Thanks for your input Richard,
Firstly, you are right, I was mistaken about ICU and the breakiterator
working for sentences (I just tried it right now and it does work, but just
not with the normal "khan" or "period" of Khmer rather it works with Latin
sentence markers which is not enough). I had thought when we put in the
code for the breakiterator that it also covered the sentence, but I guess
not (I will work towards getting it working for Khmer).
In response to your comments:
1) The user always marks word breaks with ZWSP.

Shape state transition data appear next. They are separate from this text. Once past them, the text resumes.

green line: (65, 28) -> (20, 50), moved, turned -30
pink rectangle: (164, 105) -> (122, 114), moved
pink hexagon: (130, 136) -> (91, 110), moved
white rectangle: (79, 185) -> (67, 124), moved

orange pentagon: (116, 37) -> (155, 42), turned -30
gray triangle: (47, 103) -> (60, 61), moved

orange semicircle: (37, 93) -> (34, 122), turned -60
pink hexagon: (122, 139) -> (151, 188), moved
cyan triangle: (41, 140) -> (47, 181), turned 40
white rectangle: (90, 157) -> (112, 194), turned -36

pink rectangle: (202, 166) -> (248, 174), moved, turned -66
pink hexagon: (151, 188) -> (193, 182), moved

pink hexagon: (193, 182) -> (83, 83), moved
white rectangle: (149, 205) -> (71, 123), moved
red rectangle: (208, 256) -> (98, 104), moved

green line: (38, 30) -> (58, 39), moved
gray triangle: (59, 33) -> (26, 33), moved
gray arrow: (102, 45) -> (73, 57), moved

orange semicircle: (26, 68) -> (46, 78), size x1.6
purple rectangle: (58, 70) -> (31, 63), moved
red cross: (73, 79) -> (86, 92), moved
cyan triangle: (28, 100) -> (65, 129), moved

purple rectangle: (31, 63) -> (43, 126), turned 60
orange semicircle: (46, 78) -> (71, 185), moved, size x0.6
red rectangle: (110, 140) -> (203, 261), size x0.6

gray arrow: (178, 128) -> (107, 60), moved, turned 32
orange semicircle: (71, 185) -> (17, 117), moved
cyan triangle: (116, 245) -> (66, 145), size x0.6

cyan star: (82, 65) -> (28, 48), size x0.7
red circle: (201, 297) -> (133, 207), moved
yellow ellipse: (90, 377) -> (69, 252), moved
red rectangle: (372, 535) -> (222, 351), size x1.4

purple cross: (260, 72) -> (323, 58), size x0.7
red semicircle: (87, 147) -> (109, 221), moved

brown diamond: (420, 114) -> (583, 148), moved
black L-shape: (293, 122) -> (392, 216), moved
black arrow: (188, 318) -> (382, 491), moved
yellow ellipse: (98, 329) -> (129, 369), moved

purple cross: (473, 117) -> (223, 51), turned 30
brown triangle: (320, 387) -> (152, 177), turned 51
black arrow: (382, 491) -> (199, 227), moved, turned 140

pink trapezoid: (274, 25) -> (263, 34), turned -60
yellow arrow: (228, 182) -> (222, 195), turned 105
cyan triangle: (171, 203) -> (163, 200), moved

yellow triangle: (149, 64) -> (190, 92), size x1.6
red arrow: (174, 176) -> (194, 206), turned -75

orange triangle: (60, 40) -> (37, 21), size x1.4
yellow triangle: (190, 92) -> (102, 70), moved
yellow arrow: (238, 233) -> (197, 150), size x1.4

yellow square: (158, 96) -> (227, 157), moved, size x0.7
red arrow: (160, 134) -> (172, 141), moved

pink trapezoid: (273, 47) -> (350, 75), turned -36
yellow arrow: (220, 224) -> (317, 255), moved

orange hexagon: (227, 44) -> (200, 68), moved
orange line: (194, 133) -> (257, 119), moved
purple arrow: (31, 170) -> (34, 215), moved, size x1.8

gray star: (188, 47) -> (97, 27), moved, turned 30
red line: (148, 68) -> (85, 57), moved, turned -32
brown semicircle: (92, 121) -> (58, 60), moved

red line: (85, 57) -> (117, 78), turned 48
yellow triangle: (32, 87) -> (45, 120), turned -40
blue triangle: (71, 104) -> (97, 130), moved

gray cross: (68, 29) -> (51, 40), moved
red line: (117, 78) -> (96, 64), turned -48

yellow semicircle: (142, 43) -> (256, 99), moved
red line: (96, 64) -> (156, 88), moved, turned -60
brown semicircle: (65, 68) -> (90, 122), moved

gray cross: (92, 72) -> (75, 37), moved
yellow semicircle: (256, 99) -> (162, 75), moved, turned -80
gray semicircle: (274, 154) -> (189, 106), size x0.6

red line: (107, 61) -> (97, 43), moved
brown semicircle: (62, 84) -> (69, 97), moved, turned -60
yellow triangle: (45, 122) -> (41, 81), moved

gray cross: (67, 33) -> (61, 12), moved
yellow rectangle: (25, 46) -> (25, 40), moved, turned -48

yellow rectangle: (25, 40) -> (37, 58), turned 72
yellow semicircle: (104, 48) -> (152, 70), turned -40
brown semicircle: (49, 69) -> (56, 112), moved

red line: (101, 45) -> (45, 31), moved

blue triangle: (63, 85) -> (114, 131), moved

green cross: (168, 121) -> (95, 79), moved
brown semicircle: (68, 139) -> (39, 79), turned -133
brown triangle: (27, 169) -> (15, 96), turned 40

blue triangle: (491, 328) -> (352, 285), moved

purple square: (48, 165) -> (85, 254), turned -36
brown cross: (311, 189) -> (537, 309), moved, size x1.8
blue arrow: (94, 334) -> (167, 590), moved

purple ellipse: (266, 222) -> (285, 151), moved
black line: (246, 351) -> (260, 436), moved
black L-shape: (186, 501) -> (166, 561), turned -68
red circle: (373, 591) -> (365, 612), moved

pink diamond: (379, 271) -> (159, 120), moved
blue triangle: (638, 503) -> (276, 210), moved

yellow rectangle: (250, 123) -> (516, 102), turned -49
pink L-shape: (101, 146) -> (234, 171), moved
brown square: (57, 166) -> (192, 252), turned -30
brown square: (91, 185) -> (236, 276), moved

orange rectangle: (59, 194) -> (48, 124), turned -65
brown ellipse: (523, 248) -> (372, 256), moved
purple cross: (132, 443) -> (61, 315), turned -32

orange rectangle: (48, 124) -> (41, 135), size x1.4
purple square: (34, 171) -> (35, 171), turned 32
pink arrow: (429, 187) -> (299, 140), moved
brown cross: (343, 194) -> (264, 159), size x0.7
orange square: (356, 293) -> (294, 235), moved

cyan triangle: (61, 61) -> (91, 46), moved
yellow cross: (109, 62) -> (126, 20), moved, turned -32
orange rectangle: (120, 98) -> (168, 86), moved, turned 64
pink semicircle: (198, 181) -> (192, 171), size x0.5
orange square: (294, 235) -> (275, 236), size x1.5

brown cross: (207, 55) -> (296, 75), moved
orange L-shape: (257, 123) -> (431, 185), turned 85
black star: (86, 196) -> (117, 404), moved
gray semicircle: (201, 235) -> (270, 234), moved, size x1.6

In this case, the ideal is to switch off the break iterator for the
language.
There is some truth to this - and that is why I had it as my last option
(just turning the whole thing off). But the ICU breakiterator for Khmer
actually works quite well with normal language - it breaks down when there
are proper names. So turning it off is an option, but not the most ideal
solution. Some users will continue to always mark breaks with a ZWSP (for
full control), but I also think having the option to turn it off for more
complex sentences would be ideal.
2) The user never marks word breaks.
In this case, the user is totally dependent on the break iterator, and
cannot be helped when it fails.
As I said above, I think a both/and solution would be idea for Khmer. But
if in the end it would work better for Thai to have and "off" and "on"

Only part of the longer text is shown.